APPLICATION OF NEAR-IR FOURIER-TRANSFORM RESONANCE RAMAN-SPECTROSCOPY TO THE STUDY OF PHOTOSYNTHETIC PROTEINS

We demonstrate the application of near-infrared (NIR) Fourier transform (FT) Raman spectroscopy using 1064 nm excitation to obtain high quality preresonance Raman spectra of bacteriochlorophyll chromophores in photosynthetic proteins from purple bacteria at room temperature without sample degradation. We present NIR FT preresonance Raman spectra of chromatophores from Rhodospirillum (Rsp.) rubrum, carotenoidless strain G9 containing bacteriochlorophyll a (BChl a) chromophores mostly from its B880 antenna complex, and the B850-800 antenna complex from Rhodobacter (Rb.) sphaeroides, 2.4.1 strain; these spectra are compared with their resonance Raman (RR) spectra obtained using 363.8 nm excitation at 30 K. For antenna complexes not containing carotenoid the FT Raman spectra are dominated by the vibrational modes of the bacteriochlorophyll chromophores with no interference from the modes of the protein or membrane. In the NIR FT Raman spectrum of the B850-800 complex from Rb. sphaeroides 2.4.1, strong contributions from the carotenoid molecule are observed to cause some interference with the 1609 cm-1 band of the BChl a molecules. We also present FT Raman spectra of reaction centers (RCs) from Rb. sphaeroides R 26 in the reduced and oxidized states of their primary electron donor (P). In the reduced state, it is estimated that ca 70% of the FT Raman spectrum arises from reduced P whose electronic absorption band is at 865 nm. With 1064 nm excitation of the RCs poised in the oxidized cation radical state of P, we have observed for the first time a Raman spectrum of P+. via resonance in the vibronic region of the 1250 nm absorption band of this species.

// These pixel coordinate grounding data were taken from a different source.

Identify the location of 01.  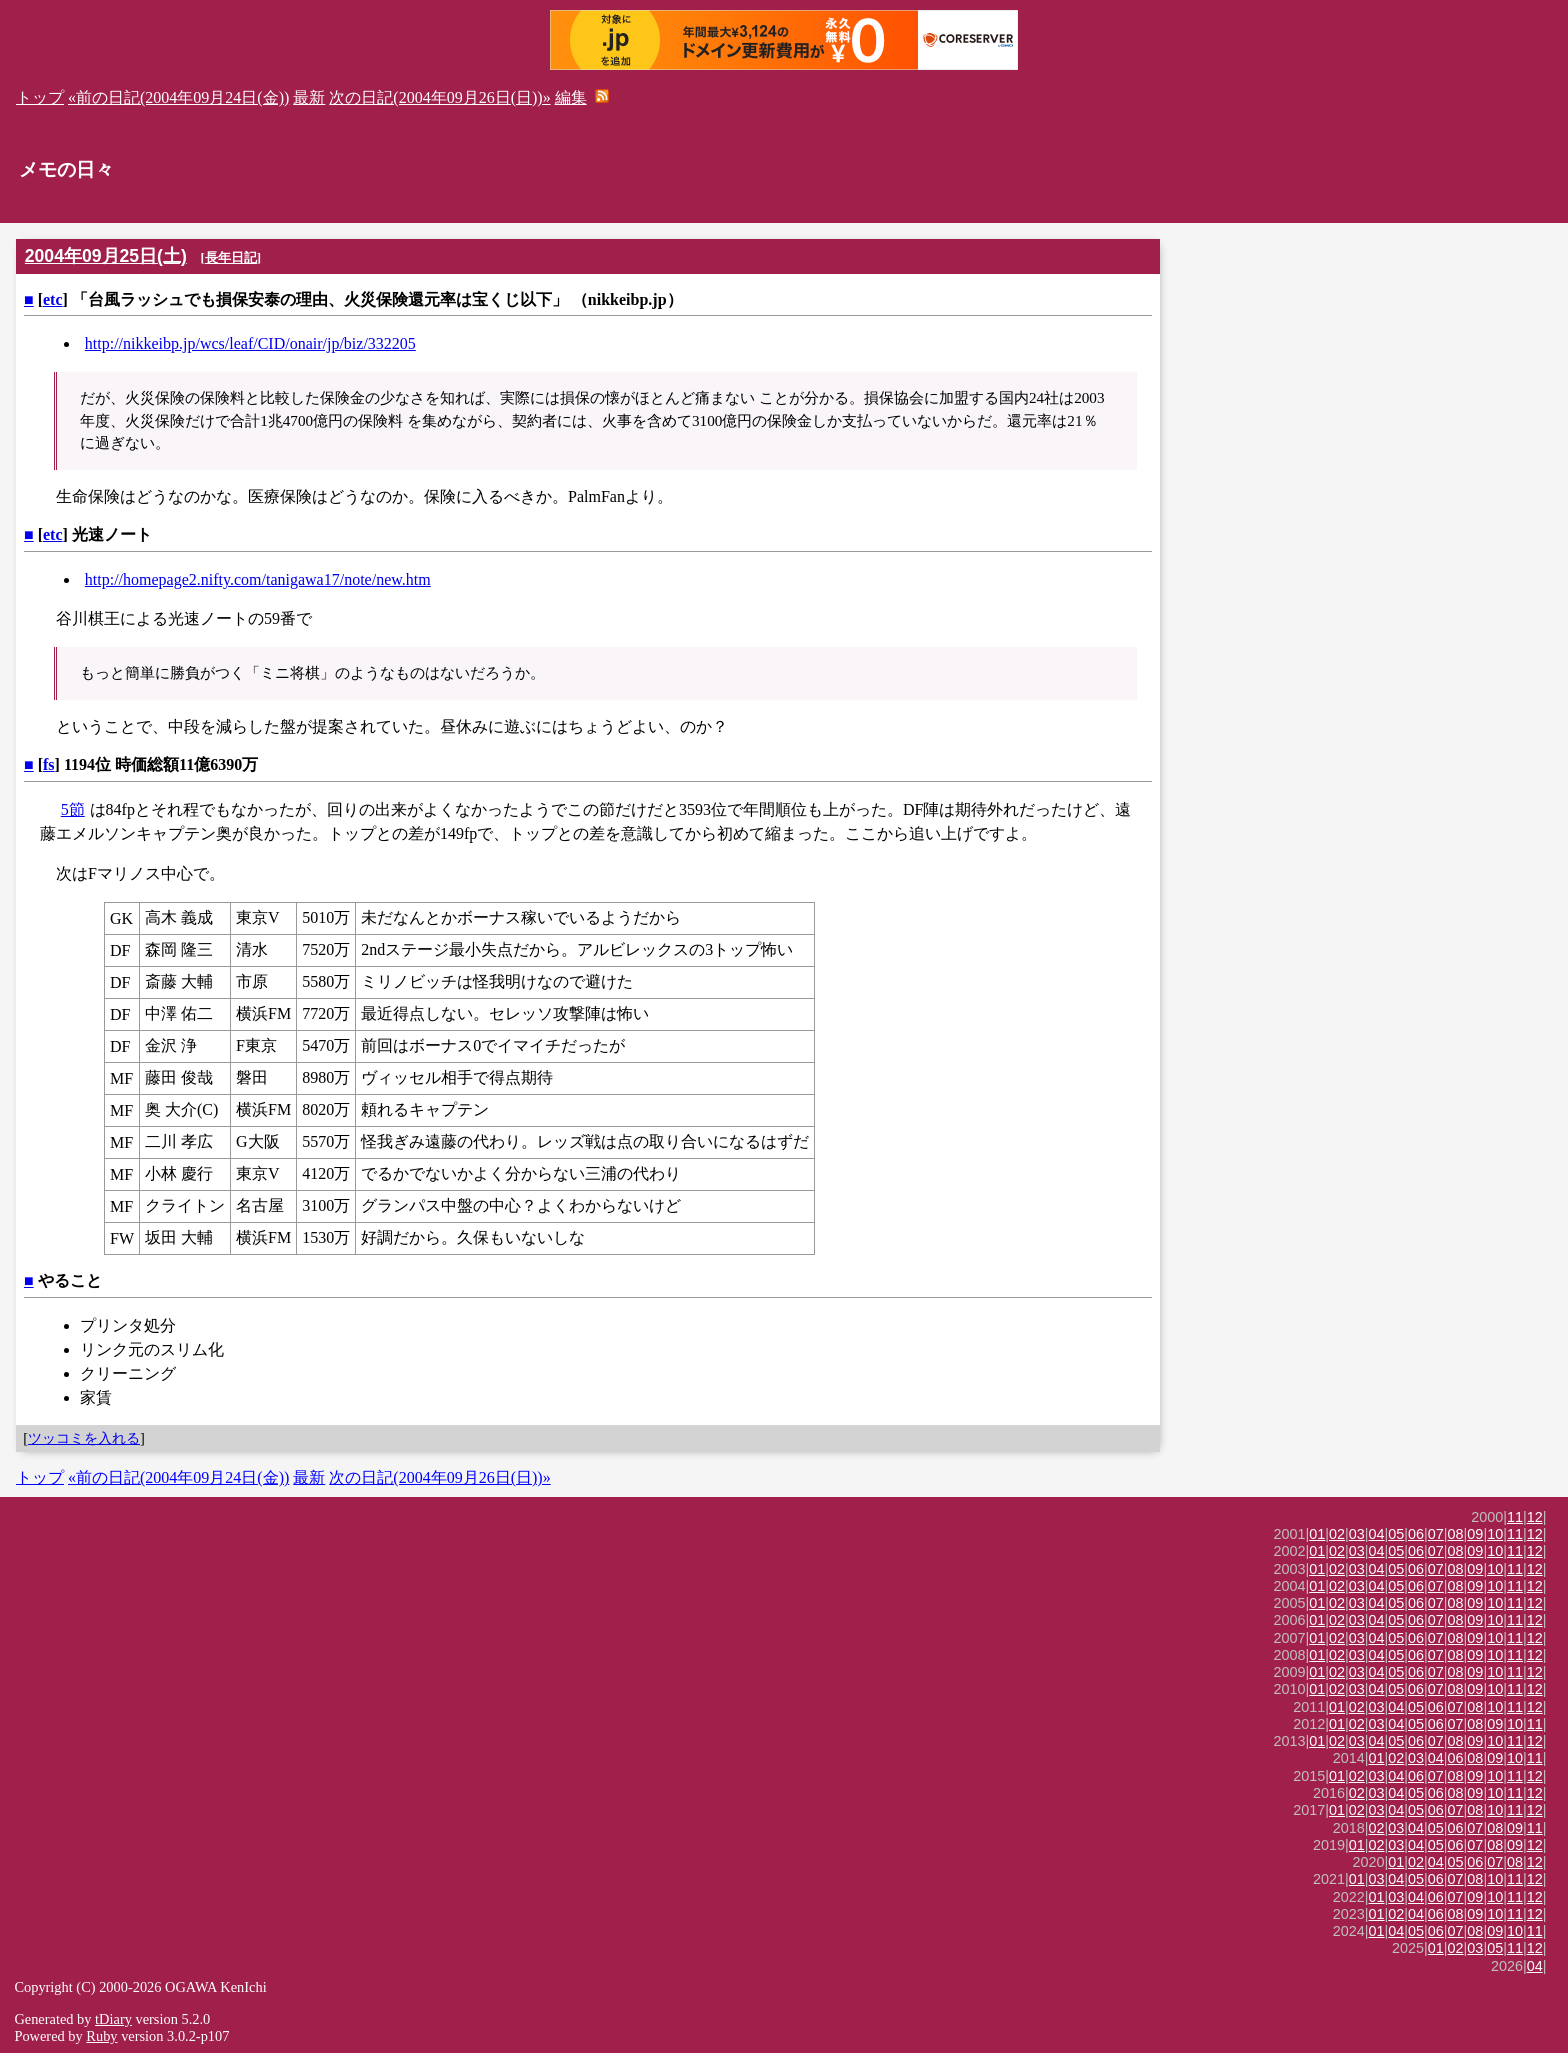
(1317, 1534).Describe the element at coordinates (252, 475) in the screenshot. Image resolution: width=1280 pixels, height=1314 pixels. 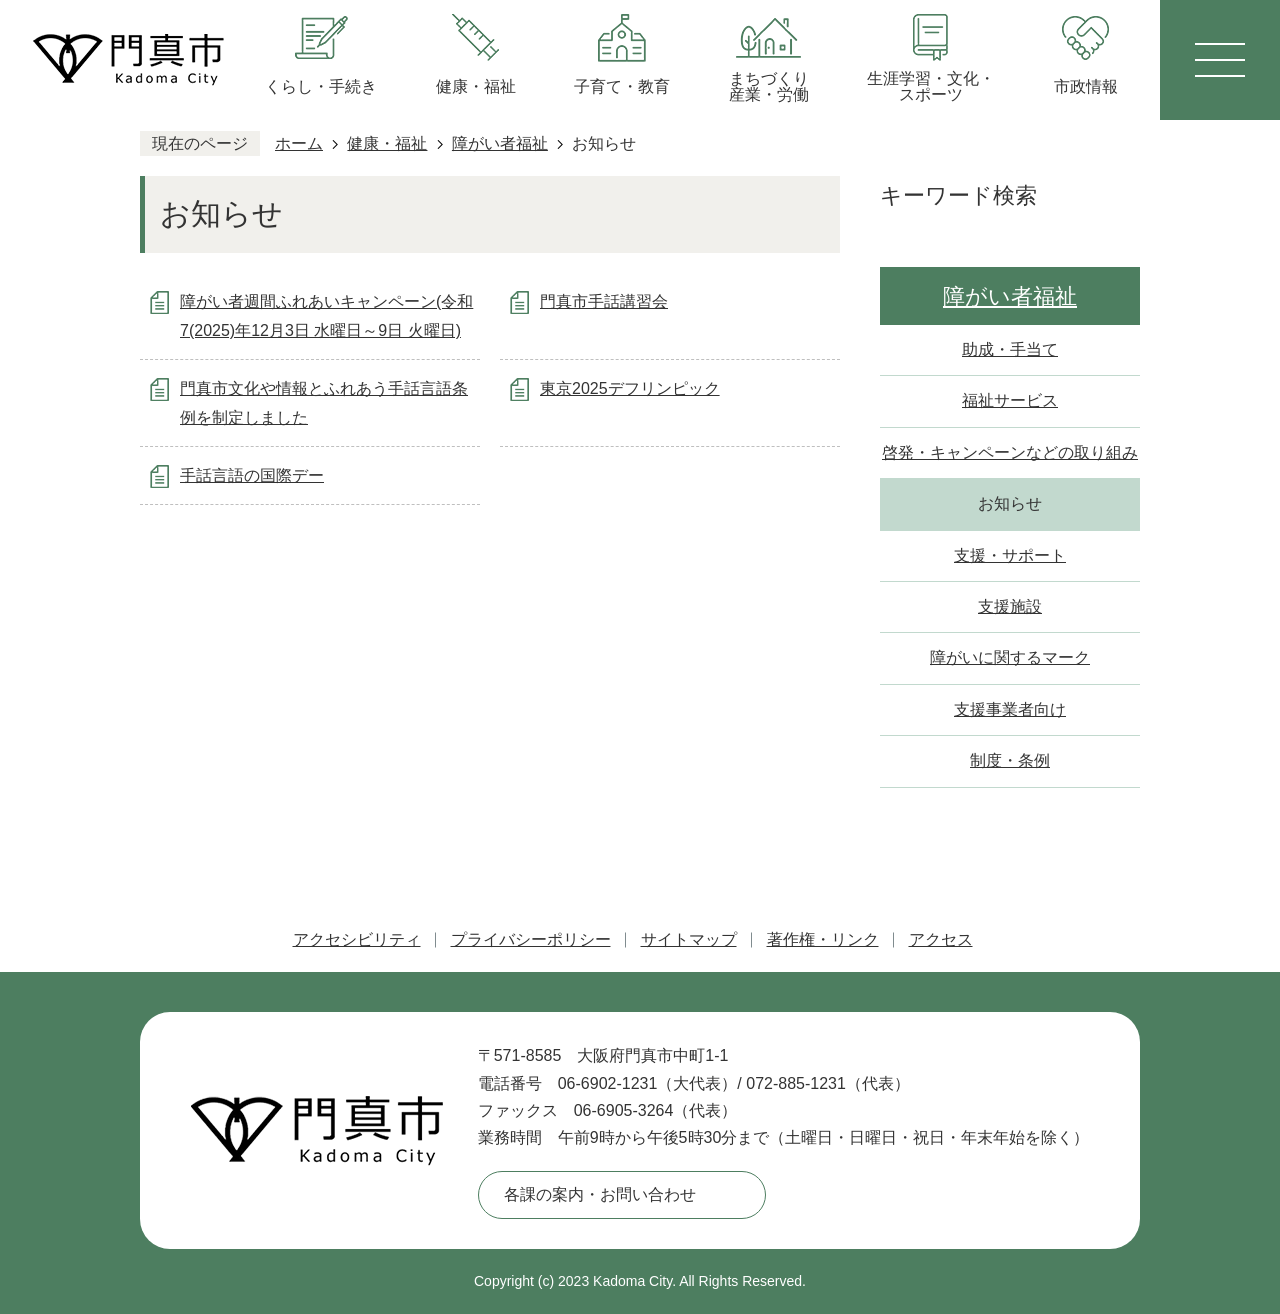
I see `手話言語の国際デー` at that location.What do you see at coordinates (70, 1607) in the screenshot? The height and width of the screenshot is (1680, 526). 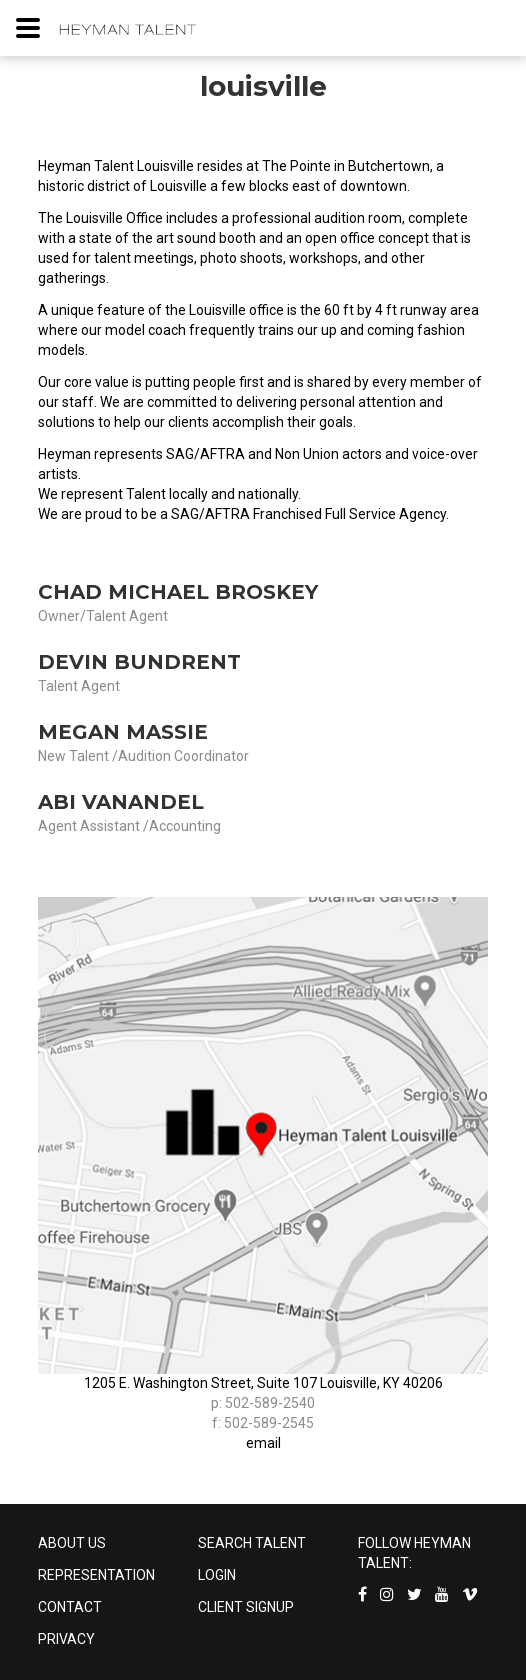 I see `CONTACT` at bounding box center [70, 1607]. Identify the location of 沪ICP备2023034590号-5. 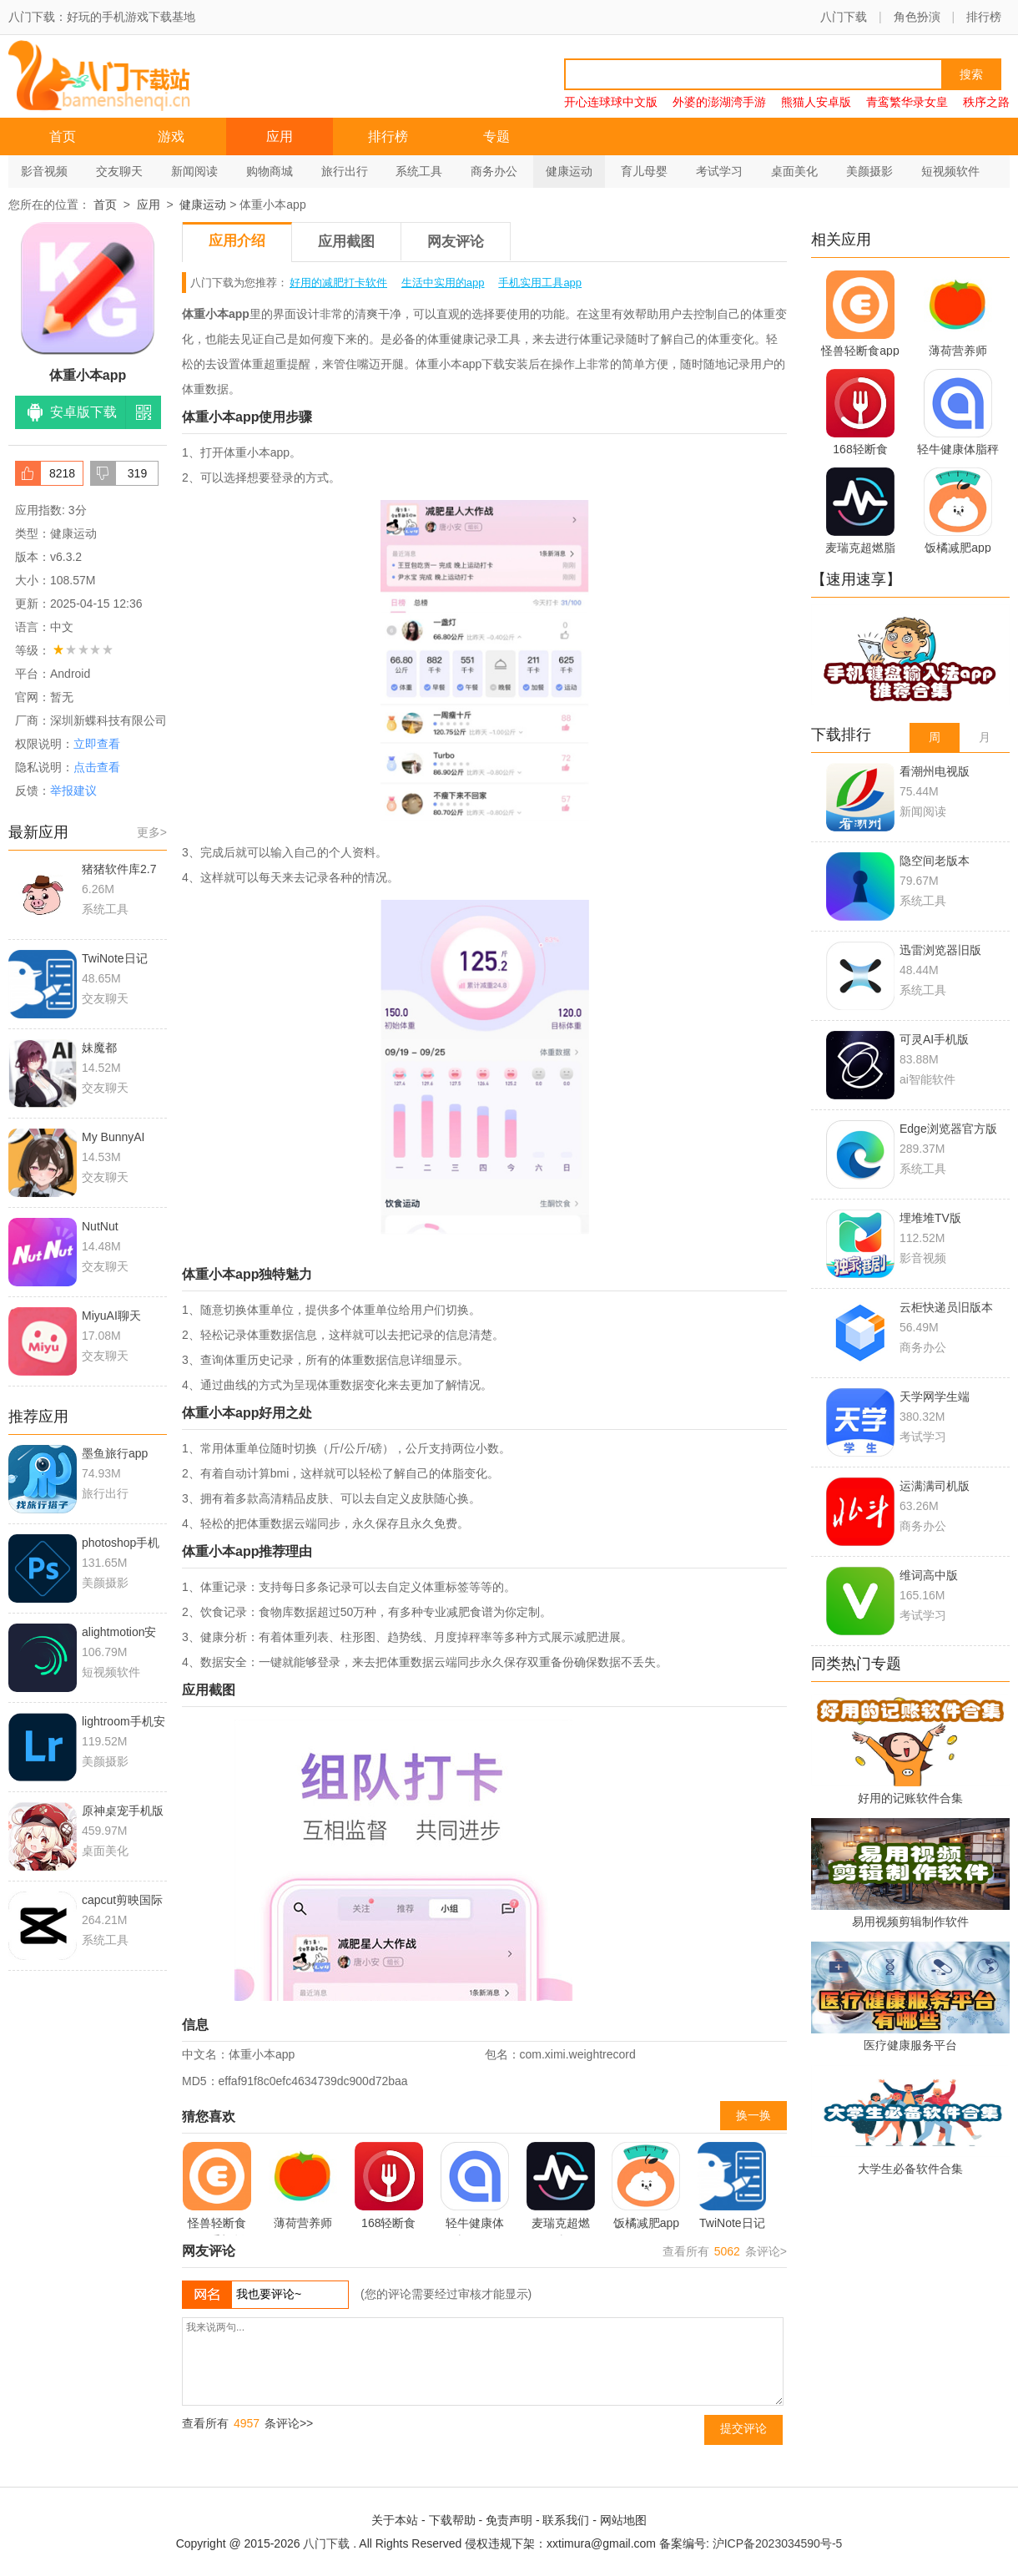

This spectrum indicates that the unpaired electron in dimeric P+. is not equally shared between the two BChl molecules constituting the primary donor. Spectral contributions of the carotenoid in the FT RR spectra of wild-type Rb. sphaeroides (2.4.1) RCs confirm it is assuming an out-of-plane distorted, 15-cis configuration under the specific conditions offered by FT Raman spectroscopy, i.e. with the sample at room temperature and using an excitation wavelength which is non-actinic for the carotenoid.